Remember the process of puppeteer data crawling (part 2) - crawling sogou wechat search public number articles

As mentioned in the last book, there are screenshots using the Puppeteer library to briefly show the features and basic usage of puppeteer. This time let’s talk about using puppeteer to crawl the page data and write it to Excel.

Puppeteer: Crawl into the public account of sogou wechat search and write Excel

Background: first sogou search now can have a function according to the key word to query WeChat public articles, and we have to do is give it the specified keyword articles to climb down, due to the demand from our business there, so in order to facilitate operation classmate see, also need to put up the data into Excel.
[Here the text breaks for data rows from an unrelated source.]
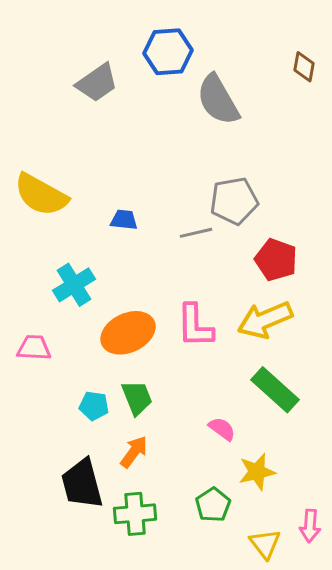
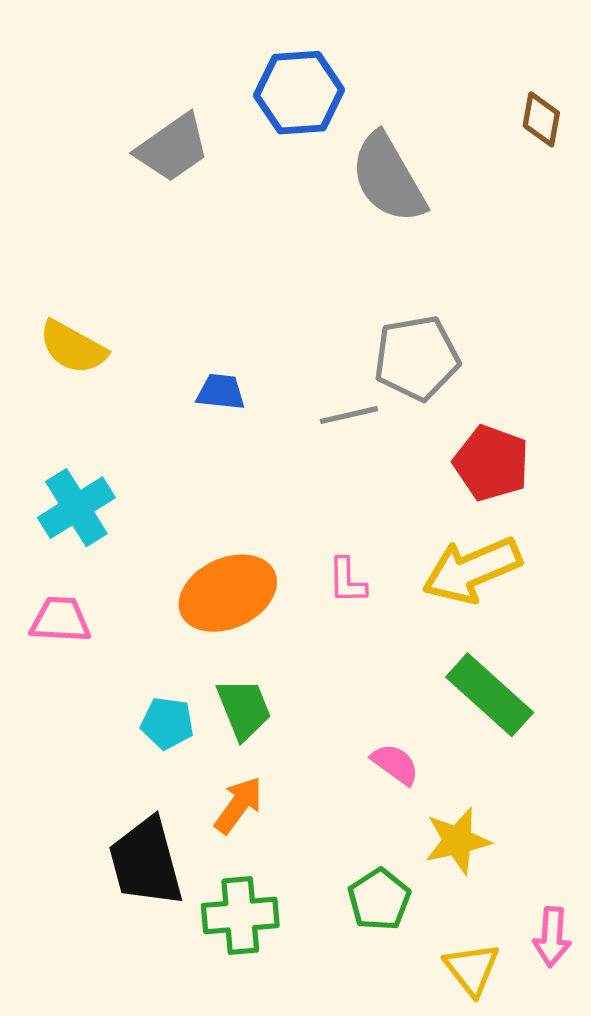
yellow semicircle: (41, 195) -> (73, 347), size x0.7
cyan cross: (74, 285) -> (76, 508), moved
pink L-shape: (195, 326) -> (347, 581), size x0.6

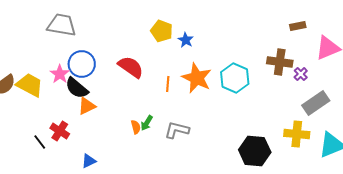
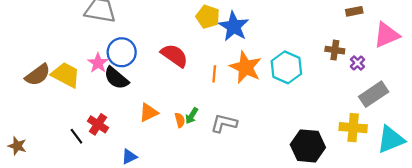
blue star: (186, 40) -> (234, 26), size x1.8
brown cross: (280, 62) -> (335, 50), size x0.7
orange triangle: (87, 106) -> (149, 113), moved

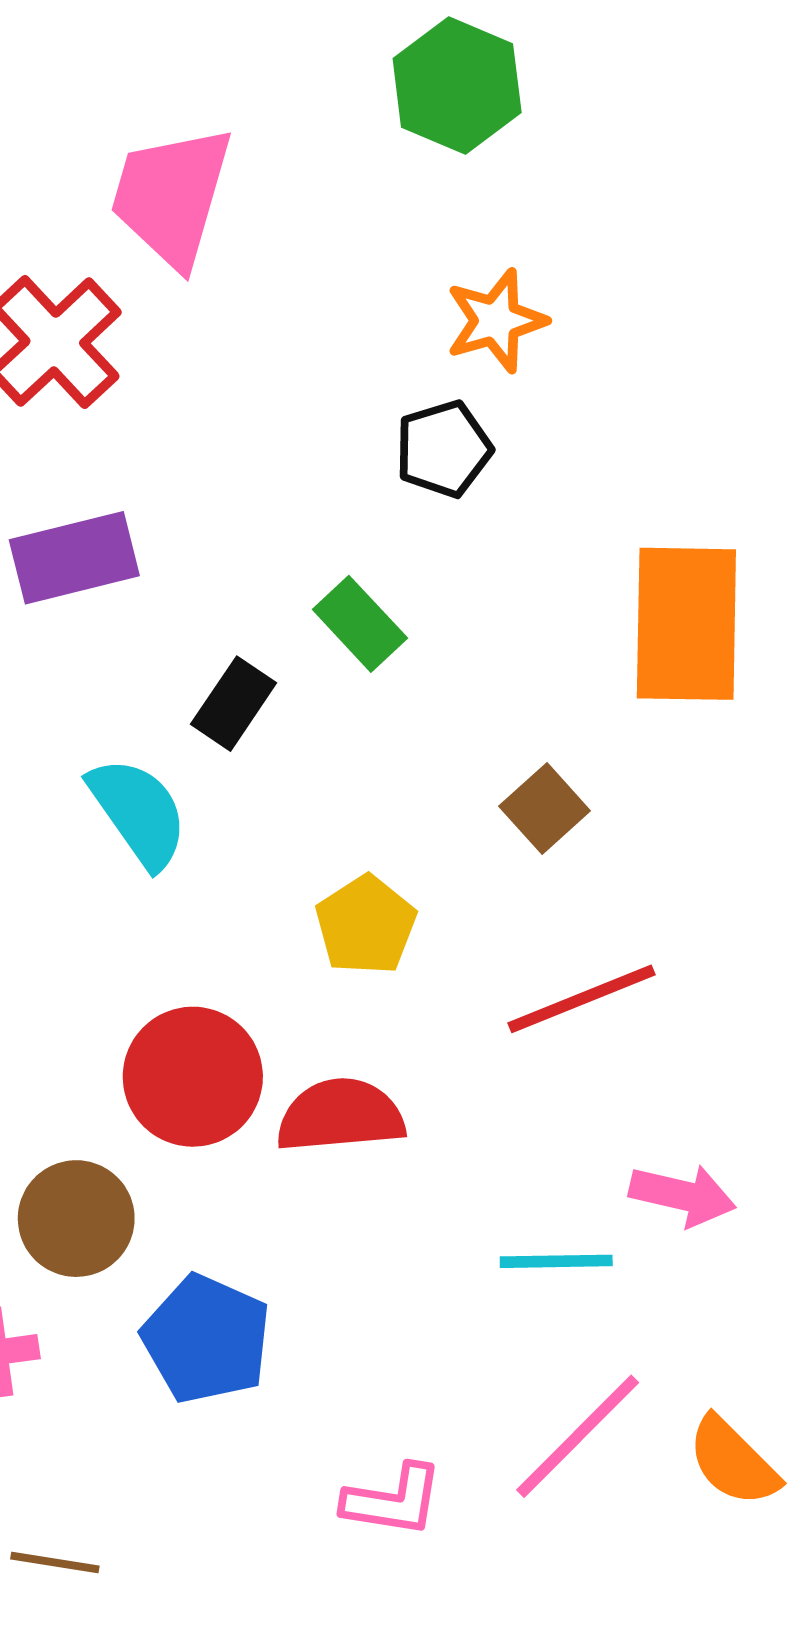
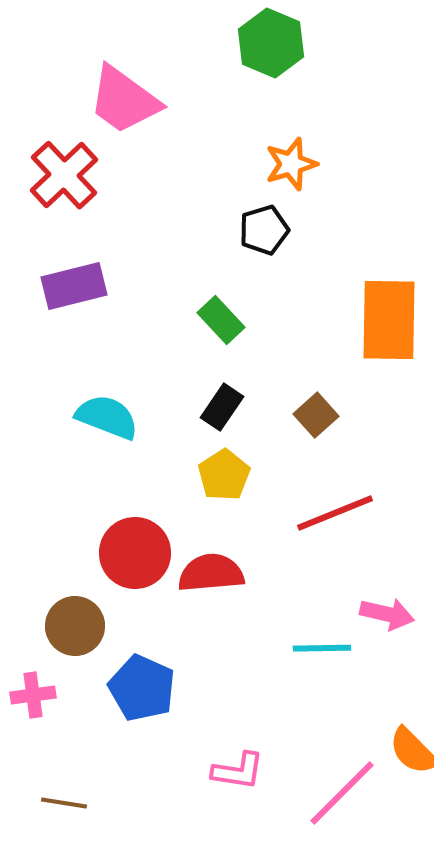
pink trapezoid: (171, 196) -> (124, 100), turned -70
black rectangle: (234, 704) -> (222, 407), moved
cyan semicircle: (138, 812) -> (107, 417), turned -34
pink line: (578, 1436) -> (342, 793), moved

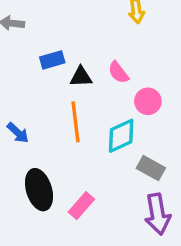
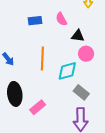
pink semicircle: (118, 72) -> (61, 19), moved
black triangle: (81, 77) -> (78, 36), moved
The feeling after using it is that it is not complicated as long as you understand the API. Personally, the complex part lies in the need to consider various base cases. First of all, the first general websites are anti-crawl processing, we need to travel through a reasonable way around. So for example, what I was going to do was read the href attribute of the A tag, and then open the link directly in the browser. But after trying to find, and can operate like this, it is estimated that sogou did what anti-climbing operation, this will report IP anomalies. This problem is solved using puppeteer’s page.click method, since puppeteer essentially simulates real user clicks and is not affected by anti-crawling mechanisms. Another is because the crawl is micro channel article, so also consider some of the micro channel article itself, such as the article was deleted or migrated by the publisher, the article was reported, or this article to share another article and so on…

In short, I feel that the crawler scripts written in Puppeteer are strongly coupled to the business, so I feel that the code itself is of little reference value. However, I can take a look at all kinds of weird problems encountered in the process of writing again, which may provide some ideas for solving the problems you encounter.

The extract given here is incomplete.